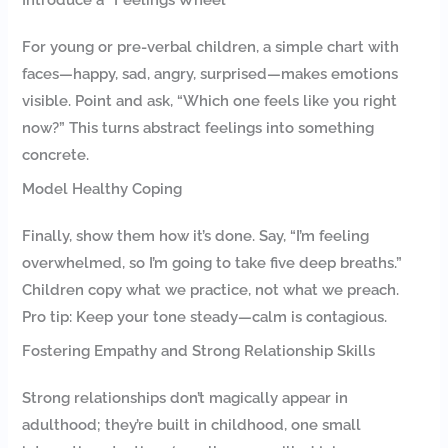
For young or pre-verbal children, a simple chart with
faces—happy, sad, angry, surprised—makes emotions
visible. Point and ask, “Which one feels like you right
now?” This turns abstract feelings into something
concrete.
Model Healthy Coping
Finally, show them how it’s done. Say, “I’m feeling
overwhelmed, so I’m going to take five deep breaths.”
Children copy what we practice, not what we preach.
Pro tip: Keep your tone steady—calm is contagious.
Fostering Empathy and Strong Relationship Skills
Strong relationships don’t magically appear in
adulthood; they’re built in childhood, one small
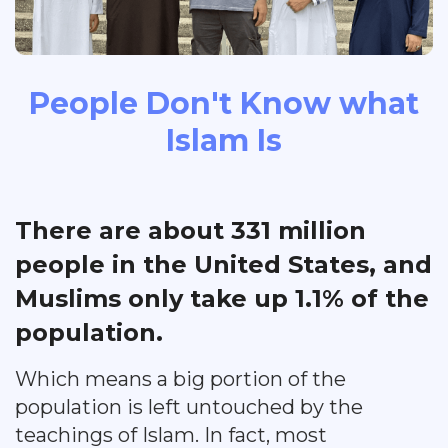
People Don't Know what
Islam Is
There are about 331 million
people in the United States, and
Muslims only take up 1.1% of the
population.
Which means a big portion of the
population is left untouched by the
teachings of Islam. In fact, most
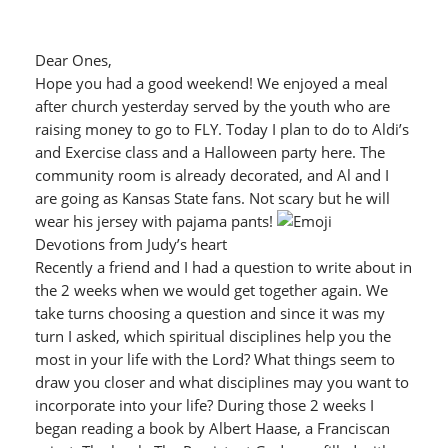
Dear Ones,
Hope you had a good weekend! We enjoyed a meal
after church yesterday served by the youth who are
raising money to go to FLY. Today I plan to do to Aldi’s
and Exercise class and a Halloween party here. The
community room is already decorated, and Al and I
are going as Kansas State fans. Not scary but he will
wear his jersey with pajama pants!
Devotions from Judy’s heart
Recently a friend and I had a question to write about in
the 2 weeks when we would get together again. We
take turns choosing a question and since it was my
turn I asked, which spiritual disciplines help you the
most in your life with the Lord? What things seem to
draw you closer and what disciplines may you want to
incorporate into your life? During those 2 weeks I
began reading a book by Albert Haase, a Franciscan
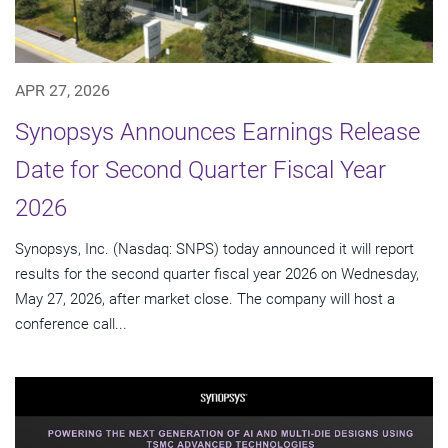
APR 27, 2026
Synopsys Announces Earnings Release
Date for Second Quarter Fiscal Year
2026
Synopsys, Inc. (Nasdaq: SNPS) today announced it will report
results for the second quarter fiscal year 2026 on Wednesday,
May 27, 2026, after market close. The company will host a
conference call...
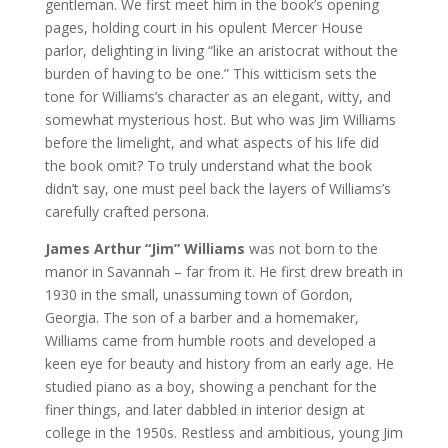
gentleman. We first meet him in the book’s opening
pages, holding court in his opulent Mercer House
parlor, delighting in living “like an aristocrat without the
burden of having to be one.” This witticism sets the
tone for Williams’s character as an elegant, witty, and
somewhat mysterious host. But who was Jim Williams
before the limelight, and what aspects of his life did
the book omit? To truly understand what the book
didn’t say, one must peel back the layers of Williams’s
carefully crafted persona.
James Arthur “Jim” Williams
was not born to the
manor in Savannah – far from it. He first drew breath in
1930 in the small, unassuming town of Gordon,
Georgia. The son of a barber and a homemaker,
Williams came from humble roots and developed a
keen eye for beauty and history from an early age. He
studied piano as a boy, showing a penchant for the
finer things, and later dabbled in interior design at
college in the 1950s. Restless and ambitious, young Jim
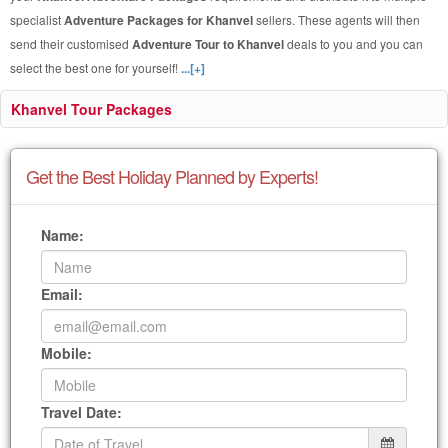
specialist
Adventure Packages for Khanvel
sellers. These agents will then
send their customised
Adventure Tour to Khanvel
deals to you and you can
select the best one for yourself!
...[+]
Khanvel Tour Packages
Get the Best Holiday Planned by Experts!
Name:
Email:
Mobile:
Travel Date:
=-=-=-=-=
Work to complete =
Go through the data above and copy each line that holds the word "take".

The answer =
overwhelmed, so I’m going to take five deep breaths.”
Muslims only take up 1.1% of the
take turns choosing a question and since it was my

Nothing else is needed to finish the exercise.